The National Institute of Allergy and Infectious Diseases (NIAID) is interested in supporting the advanced development of promising integrated clinical sample-to-answer multiplex diagnostic platforms for emerging and re-emerging infectious diseases.
Under the newly issued Broad Agency Announcement (BAA), NIAID is seeking responses from organizations developing multiplex platforms which may be a single operating unit capable of accepting a clinical sample, or be composed of a cartridge and cartridge-operating unit.
The objective of the initiative is to advance the development of an integrated clinical sample-to-answer multiplex diagnostic platform up to and/or through the Food and Drug Administration (FDA) clearance process. Responses to the BAA must specifically address current diagnostic testing capabilities for Bacillus anthracis, Yersinia pestis, Francisella tularensis, and a minimum of two commonly diagnosed prevalent pathogens with similar early symptoms as the three required biothreat pathogens (fever, malaise, flu-like symptoms, etc.).

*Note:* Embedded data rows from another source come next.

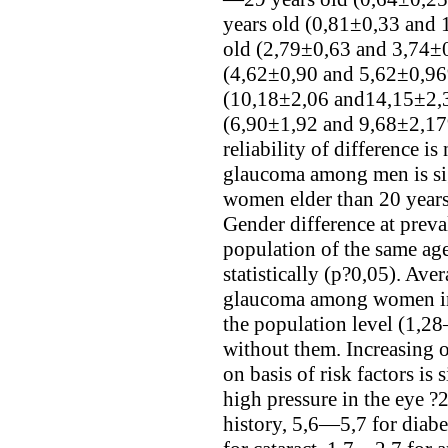
years old (0,81±0,33 and
old (2,79±0,63 and 3,74±
(4,62±0,90 and 5,62±0,96
(10,18±2,06 and14,15±2,3
(6,90±1,92 and 9,68±2,17%
reliability of difference i
glaucoma among men is si
women elder than 20 years
Gender difference at prev
population of the same age 
statistically (p?0,05). Aver
glaucoma among women in 
the population level (1,28
without them. Increasing
on basis of risk factors is
high pressure in the eye 
history, 5,6—5,7 for diab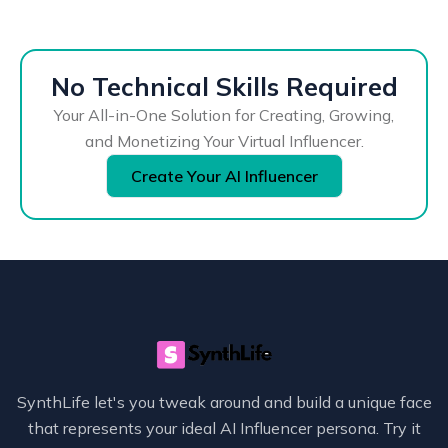
No Technical Skills Required
Your All-in-One Solution for Creating, Growing,
and Monetizing Your Virtual Influencer.
Create Your AI Influencer
SynthLife let's you tweak around and build a unique face
that represents your ideal AI Influencer persona. Try it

At the end of the performance period, it is expected that the integrated clinical sample-to-answer multiplex platform will:
- Detect all specified pathogens directly from a blood sample without a blood culture step
- Be designed for use in a primary healthcare setting or in low resource settings
- Generate actionable diagnostic results within a maximum of two hours
In addition to the detection of pathogens from blood, multiplex diagnostic tests to detect medically important pathogens in other types of clinical samples may be proposed as appropriate for an offeror’s instrument, including saliva, sputum, urine, feces and/or other types of clinical samples. The capability to provide information regarding antimicrobial sensitivity or resistance of the pathogens is also strongly desired.
NIAID estimates that the average annual total cost (direct and indirect costs combined) for up to 3 contracts is six million dollars.
Further requirements are detailed under Solicitation Number: NIHAI2014009.